(Information supplied)

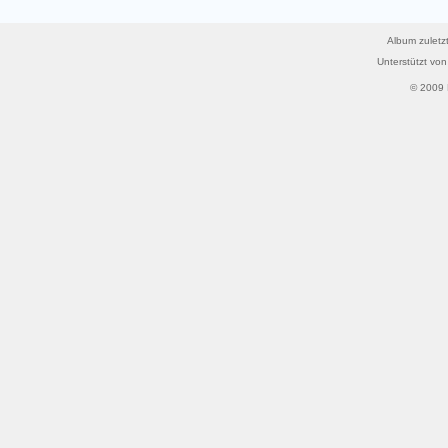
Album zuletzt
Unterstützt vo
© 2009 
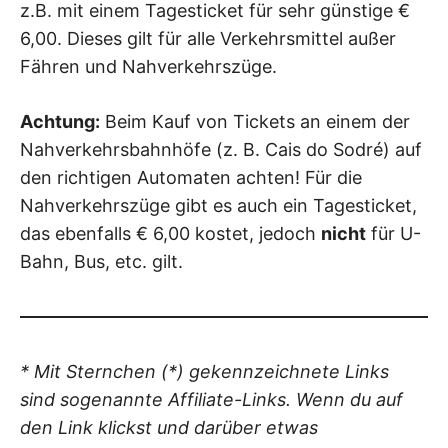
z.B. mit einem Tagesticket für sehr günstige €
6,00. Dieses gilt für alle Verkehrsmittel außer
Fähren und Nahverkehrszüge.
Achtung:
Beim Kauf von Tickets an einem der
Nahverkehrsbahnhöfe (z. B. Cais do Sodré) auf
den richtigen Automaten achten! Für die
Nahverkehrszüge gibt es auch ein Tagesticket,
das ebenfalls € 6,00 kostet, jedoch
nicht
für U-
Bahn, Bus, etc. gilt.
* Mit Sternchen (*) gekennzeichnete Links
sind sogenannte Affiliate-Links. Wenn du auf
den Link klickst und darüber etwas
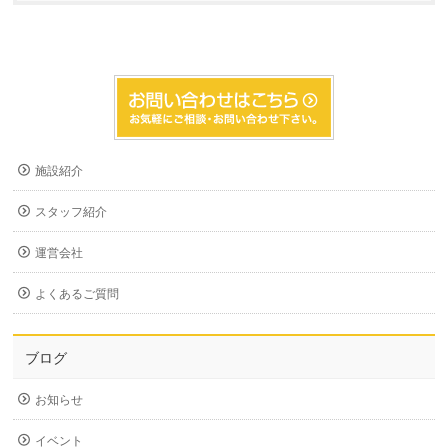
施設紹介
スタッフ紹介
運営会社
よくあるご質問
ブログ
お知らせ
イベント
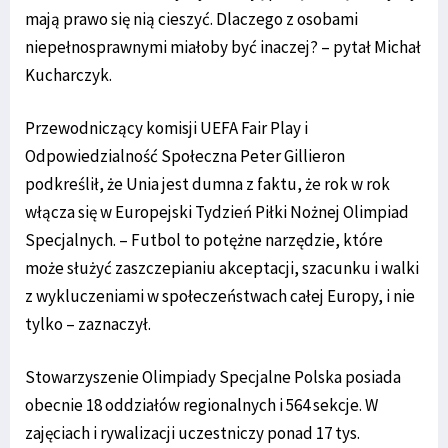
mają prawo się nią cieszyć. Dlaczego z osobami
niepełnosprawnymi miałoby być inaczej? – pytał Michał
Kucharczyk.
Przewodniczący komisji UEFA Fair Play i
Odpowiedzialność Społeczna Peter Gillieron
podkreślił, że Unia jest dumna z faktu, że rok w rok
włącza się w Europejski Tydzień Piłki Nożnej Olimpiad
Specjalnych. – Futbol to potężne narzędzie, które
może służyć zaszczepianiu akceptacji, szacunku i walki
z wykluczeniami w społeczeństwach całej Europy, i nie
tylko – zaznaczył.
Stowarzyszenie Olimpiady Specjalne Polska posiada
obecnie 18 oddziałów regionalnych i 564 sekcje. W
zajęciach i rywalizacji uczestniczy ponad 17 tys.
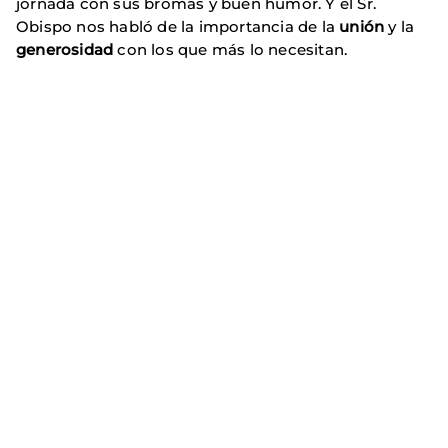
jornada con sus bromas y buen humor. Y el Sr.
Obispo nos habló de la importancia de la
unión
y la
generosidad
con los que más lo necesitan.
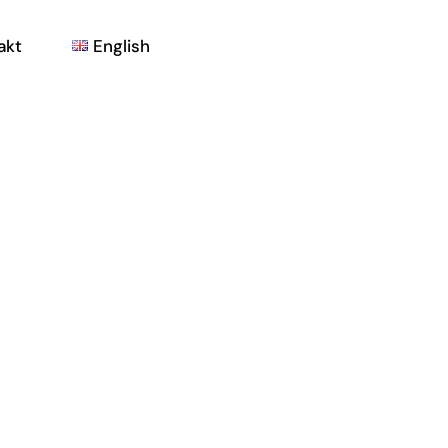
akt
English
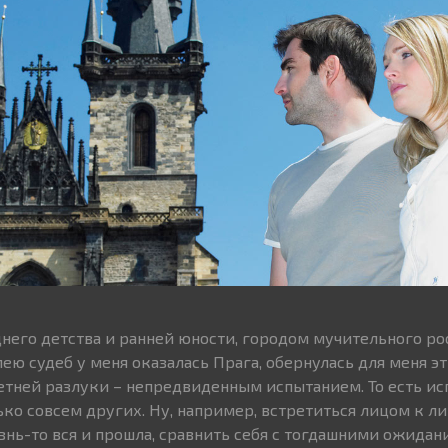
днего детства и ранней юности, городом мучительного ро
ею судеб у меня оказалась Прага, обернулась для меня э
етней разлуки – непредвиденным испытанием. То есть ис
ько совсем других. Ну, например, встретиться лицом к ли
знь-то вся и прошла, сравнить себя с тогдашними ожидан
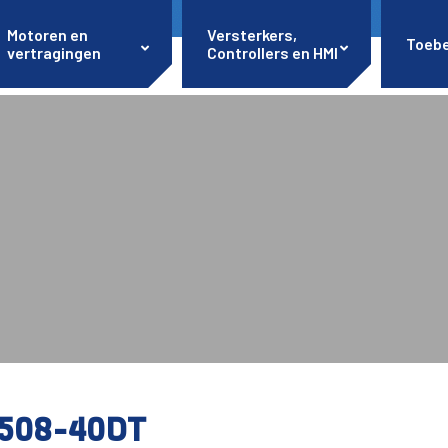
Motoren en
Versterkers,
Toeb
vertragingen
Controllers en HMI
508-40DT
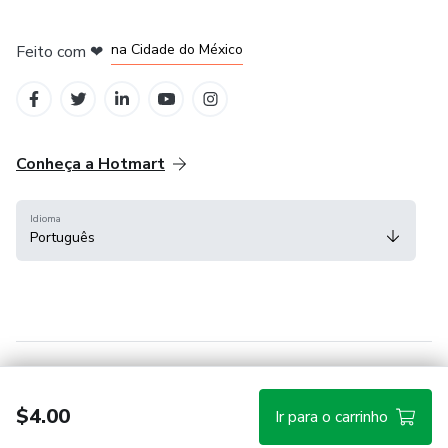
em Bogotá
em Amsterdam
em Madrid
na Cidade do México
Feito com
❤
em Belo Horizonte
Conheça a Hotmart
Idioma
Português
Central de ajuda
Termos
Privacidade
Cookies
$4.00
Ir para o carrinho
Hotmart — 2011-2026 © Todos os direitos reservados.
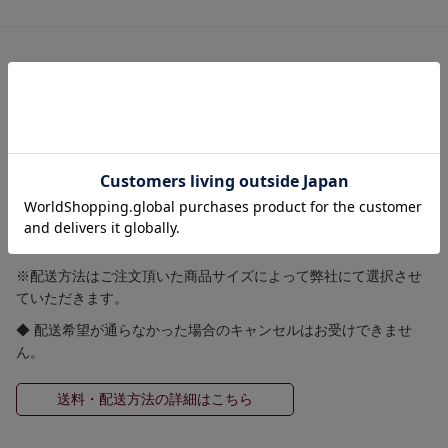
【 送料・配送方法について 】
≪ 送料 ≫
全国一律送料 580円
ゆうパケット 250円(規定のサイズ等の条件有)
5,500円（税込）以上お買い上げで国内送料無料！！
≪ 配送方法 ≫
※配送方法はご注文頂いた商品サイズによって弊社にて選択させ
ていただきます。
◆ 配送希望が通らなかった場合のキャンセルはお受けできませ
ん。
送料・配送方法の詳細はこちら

(End Information supplied)
(Information supplied)

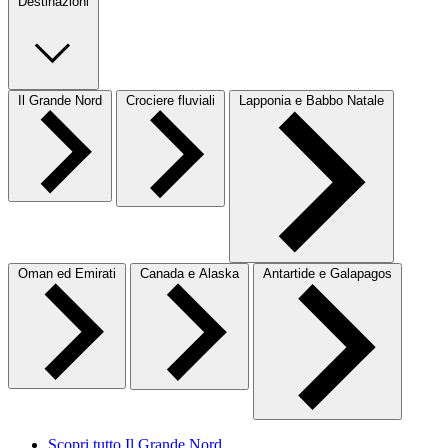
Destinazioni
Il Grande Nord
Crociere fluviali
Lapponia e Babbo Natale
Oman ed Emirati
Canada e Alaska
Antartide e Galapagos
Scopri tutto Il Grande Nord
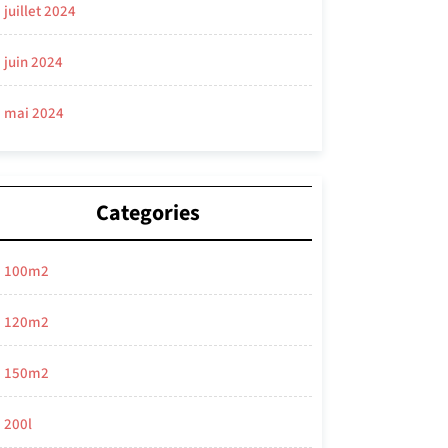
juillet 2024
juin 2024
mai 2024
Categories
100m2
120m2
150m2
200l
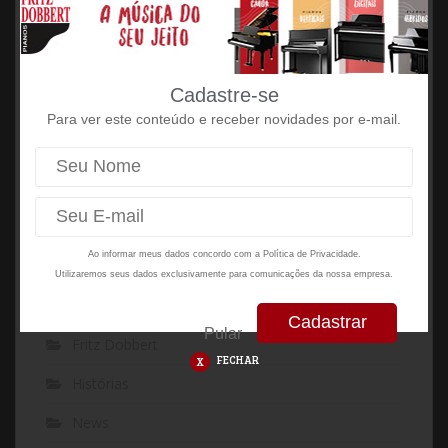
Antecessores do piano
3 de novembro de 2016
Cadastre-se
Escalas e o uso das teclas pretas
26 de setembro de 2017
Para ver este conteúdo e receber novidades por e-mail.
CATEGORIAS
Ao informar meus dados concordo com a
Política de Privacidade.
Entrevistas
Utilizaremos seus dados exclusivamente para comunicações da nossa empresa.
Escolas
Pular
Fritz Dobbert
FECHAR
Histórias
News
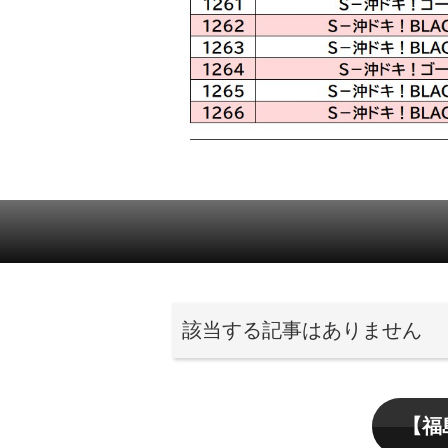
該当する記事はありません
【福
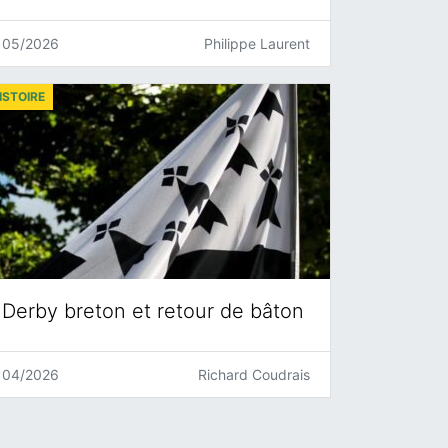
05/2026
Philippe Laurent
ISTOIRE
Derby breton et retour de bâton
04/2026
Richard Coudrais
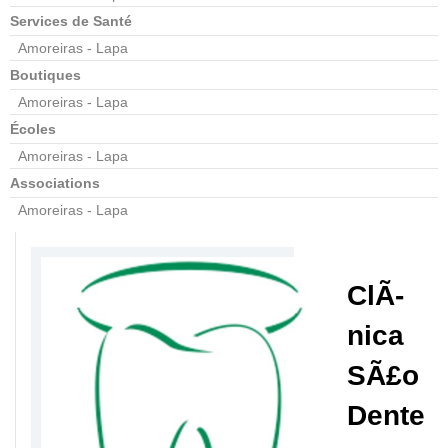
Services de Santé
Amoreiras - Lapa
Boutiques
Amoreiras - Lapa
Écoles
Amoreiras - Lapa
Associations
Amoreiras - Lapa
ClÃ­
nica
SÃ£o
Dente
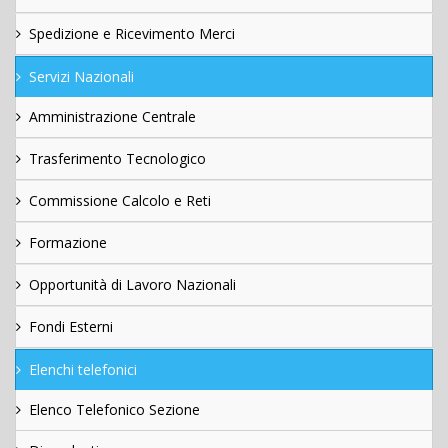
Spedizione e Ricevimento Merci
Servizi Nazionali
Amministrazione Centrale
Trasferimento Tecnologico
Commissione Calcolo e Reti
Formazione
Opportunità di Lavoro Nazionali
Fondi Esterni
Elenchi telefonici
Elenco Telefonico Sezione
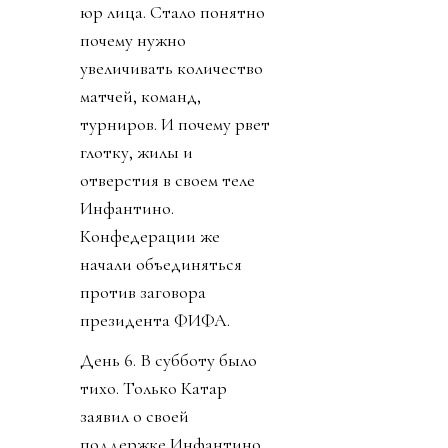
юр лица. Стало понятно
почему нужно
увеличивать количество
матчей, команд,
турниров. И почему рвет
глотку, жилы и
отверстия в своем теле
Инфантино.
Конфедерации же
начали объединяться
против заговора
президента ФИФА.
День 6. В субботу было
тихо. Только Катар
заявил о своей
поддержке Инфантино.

(End Information supplied)

- Exercise prompt: Count up the lines of the data that include "почему". Reply with a number only.

- Task solution: 2